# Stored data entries
= = = = =

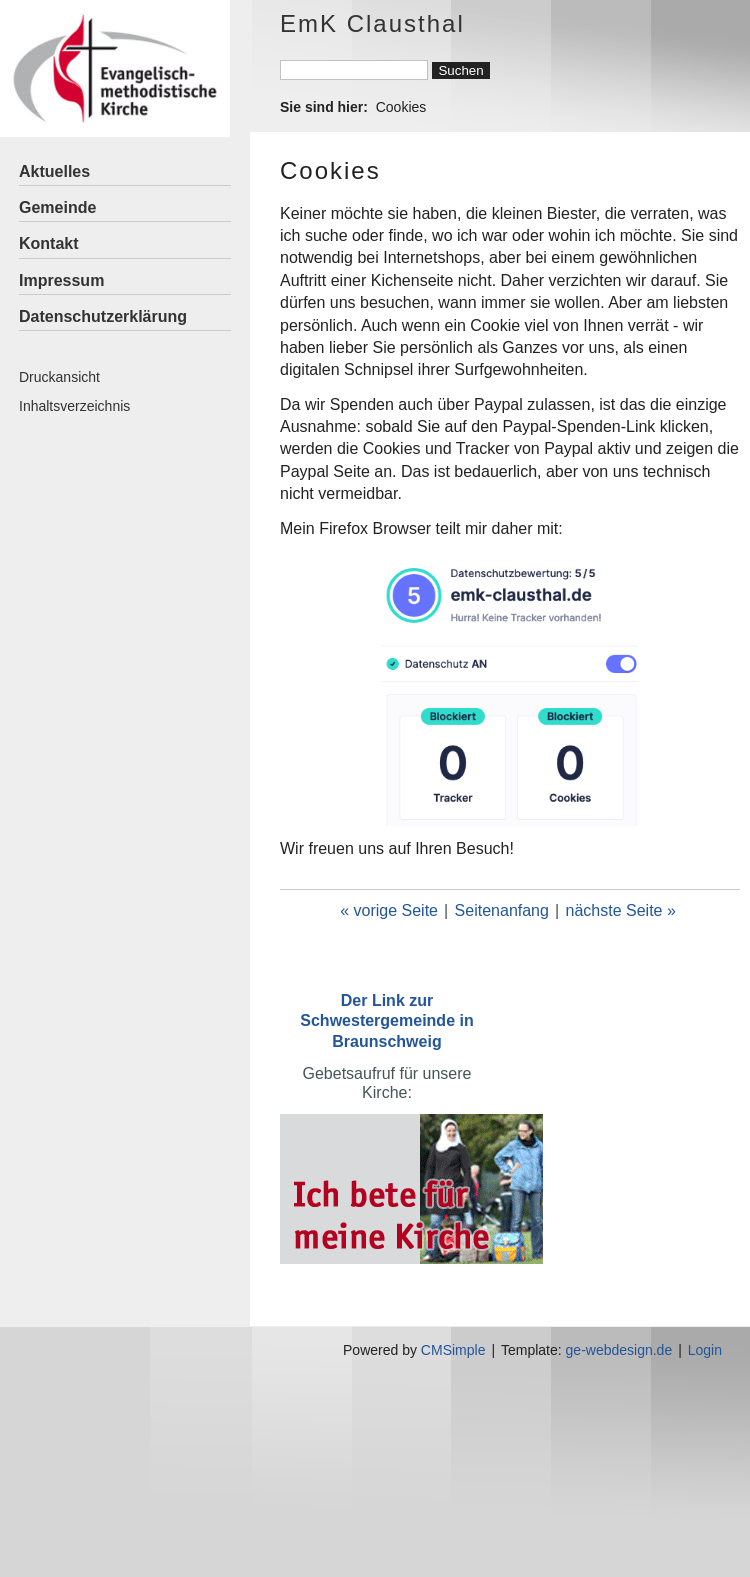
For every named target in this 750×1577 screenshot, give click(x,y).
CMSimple (453, 1350)
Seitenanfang (502, 910)
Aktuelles (54, 171)
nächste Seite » (621, 910)
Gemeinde (57, 207)
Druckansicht (59, 377)
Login (705, 1350)
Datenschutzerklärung (103, 316)
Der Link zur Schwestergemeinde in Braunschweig (386, 1020)
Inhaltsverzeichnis (74, 406)
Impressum (61, 280)
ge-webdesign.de (619, 1350)
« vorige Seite (389, 910)
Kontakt (49, 243)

= = = = =

# PROBLEM STATEMENT
Nothing but the lines from the one containing "Inhaltsverzeichnis (74, 406)" through the final line of the data above is to be reproduced, each exactly as written.

# YOUR SOLUTION
Inhaltsverzeichnis (74, 406)
Impressum (61, 280)
ge-webdesign.de (619, 1350)
« vorige Seite (389, 910)
Kontakt (49, 243)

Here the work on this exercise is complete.